Si el agujero es muy chico, baja el Q de la ventana y así el Q de pérdidas total, y por lo tanto se ve afectada la sintonía.

Lo que te decía AntonioAA, si le entendí bien, es que para una frecuencia de sintonía, un volumen de aire desplazado y una velocidad máxima del aire dados, la relación entre el área de la ventana y su longitud es una constante. Y por área de la ventana se entiende, cuando hay más de una, la sumatoria de las áreas.

El australiano Bill Collison hizo experimentos en base a los cuales produjo el programa Flare-it, especialmente para el diseño de las ventanas.


----------



## svartahrid (Jun 20, 2017)

elucches dijo:


> Y por área de la ventana se entiende, cuando hay más de una, la sumatoria de las áreas.



Eso lo se, pero pense que igual algun efecto se lograba con esa configuracion, despues de todo son datos que me ha arrojado winisd, de ahi mi poco escepticismo. 
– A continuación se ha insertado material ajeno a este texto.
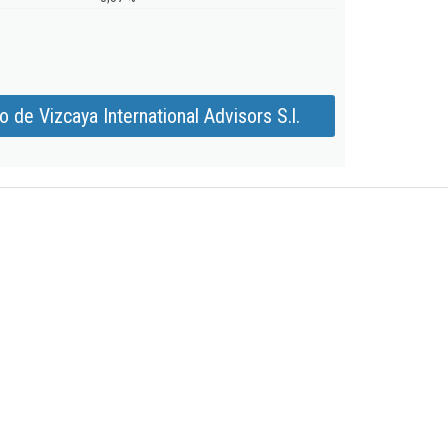
 de Vizcaya International Advisors S.l.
Creo que ya mejor modificare la caja completamente en la parte inferior, volando el piso y añadiendo una extension con tarugos, y no se, quizas le doy unos litritos de mas cosa de que los requerimientos en longitud de los tubos no sea tan larga y pueda ponerlos ademas internamente, me di cuenta de que incluso con dos de 3" apenas y quedaria bien, pero para ir a lo correcto deberia poner 3 de 3", o hacer el puerto de ranura tambien si se presta, que creo que es lo que al final hare, habiendo descartado hace rato una linea de transmision de 180 grados en 2 o 3 partes, no creo eso sea bueno, asi que ire tan ancho como pueda y con libertad de doblarlo tan solo una vez y a un angulo de 45grados, cosa que no comprometa el correcto flujo de aire.


----------



## svartahrid (Jun 22, 2017)

Ahora estoy usando el winisd 0.7.0.950, me ha encantado la interfaz grafica, y esa grafica dedicada a observar el desplazamiento del aire en el puerto en m/s simplemente genial, aunque no se si el otro software tambien tenia algo como eso, aunque en ese solo me basaba en los numeros del vent mach, el cual me parecio que nunca fue demasiado fidedigno, ya ven que me decia que 8 puertos chicos irian de perlas, cuando lo cierto es que a fin de cuentas, iria demasiado apretado el flujo.


----------



## aguirregus (Ago 7, 2017)

Hola a todos, les escribo por una consulta puntual: estoy armando unos monitores y quisiera sus opiniones respecto al enchapado sobre MDF, se debe pegar con cola de carpintero o con cemento de contacto?
Desde ya, muchas gracias
Gustavo


----------



## DOSMETROS (Ago 7, 2017)

Con cola de carpintero sería mejor , pero vas a necesitar una "cala" (prensa) , si podés prensar con otro aglomerado o MDF con bastante peso , podria andar , no te olvides poner diario para que no se te pegue contra la "prensa" 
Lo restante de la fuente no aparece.